The Navy today put into commission the Kaiser company’s 18th fighting aircraft carrier, the USS Tulagi – dedicating the sleek flat top to the ending of the war, and in tribute to Kaiser’s Vancouver shipyard workers who successfully met their goal of “18 or more by ‘44.”
In accepting the Tulagi from Capt. J.D. Barner, (for commandant, 13th naval district) commanding officer of the per-commissioning detail at the Astoria Naval Station, Capt. Joseph C. Cronin, the ship’s skipper, said: “There is lots of war left and lots of glory. Today the Tulagi serves notice to the world in general, and to the Japs in particular, that we are out after our share of what’s left.”

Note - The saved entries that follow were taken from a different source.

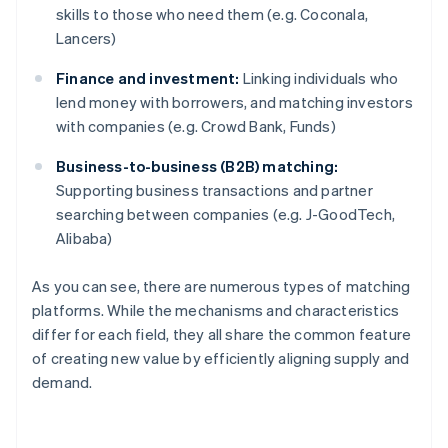
skills to those who need them (e.g. Coconala,
Lancers)
Finance and investment:
Linking individuals who
lend money with borrowers, and matching investors
with companies (e.g. Crowd Bank, Funds)
Business-to-business (B2B) matching:
Supporting business transactions and partner
searching between companies (e.g. J-GoodTech,
Alibaba)
As you can see, there are numerous types of matching
platforms. While the mechanisms and characteristics
differ for each field, they all share the common feature
of creating new value by efficiently aligning supply and
demand.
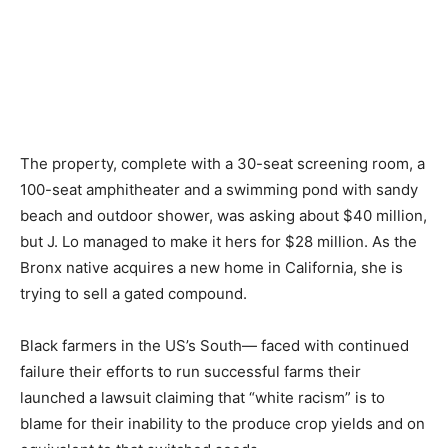
The property, complete with a 30-seat screening room, a
100-seat amphitheater and a swimming pond with sandy
beach and outdoor shower, was asking about $40 million,
but J. Lo managed to make it hers for $28 million. As the
Bronx native acquires a new home in California, she is
trying to sell a gated compound.
Black farmers in the US’s South— faced with continued
failure their efforts to run successful farms their
launched a lawsuit claiming that “white racism” is to
blame for their inability to the produce crop yields and on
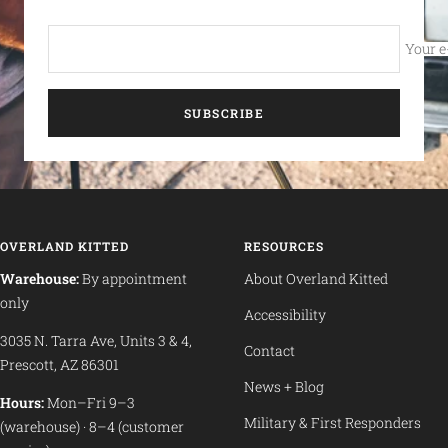
Your e
SUBSCRIBE
OVERLAND KITTED
RESOURCES
Warehouse:
By appointment
About Overland Kitted
only
Accessibility
3035 N. Tarra Ave, Units 3 & 4,
Contact
Prescott, AZ 86301
News + Blog
Hours:
Mon–Fri 9–3
Military & First Responders
(warehouse) · 8–4 (customer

WANTED: One “wind-up” Victrola for music-hungry men aboard an American aircraft carrier about to put to sea.
Allen W. Hazen, of Boston, Massachusetts, a bluejacket aboard the carrier USS Tulagi at the Astoria Naval Station, ambled into the office here this week, with a proposed advertisement for Victrola. He said the boys were willing to pay, “but not too much.”
When the Astoria Marine Construction company slides five boats into the Lewis and Clark River Friday, the event will mark the yard’s completion of 33 craft since they launched the first minesweeper, the YMS 100, in June of 1942. Since 1941, they have turned out work valued at $10,000,000.
From paper carrier to circulation manager and assistant manager of the Astorian-Budget and back to paper carrier is the experience of John Verschueren, longtime employee of this newspaper, this week. Verschueren was on the job delivering no less than three city routes Tuesday night, where illness had laid the regular carriers low.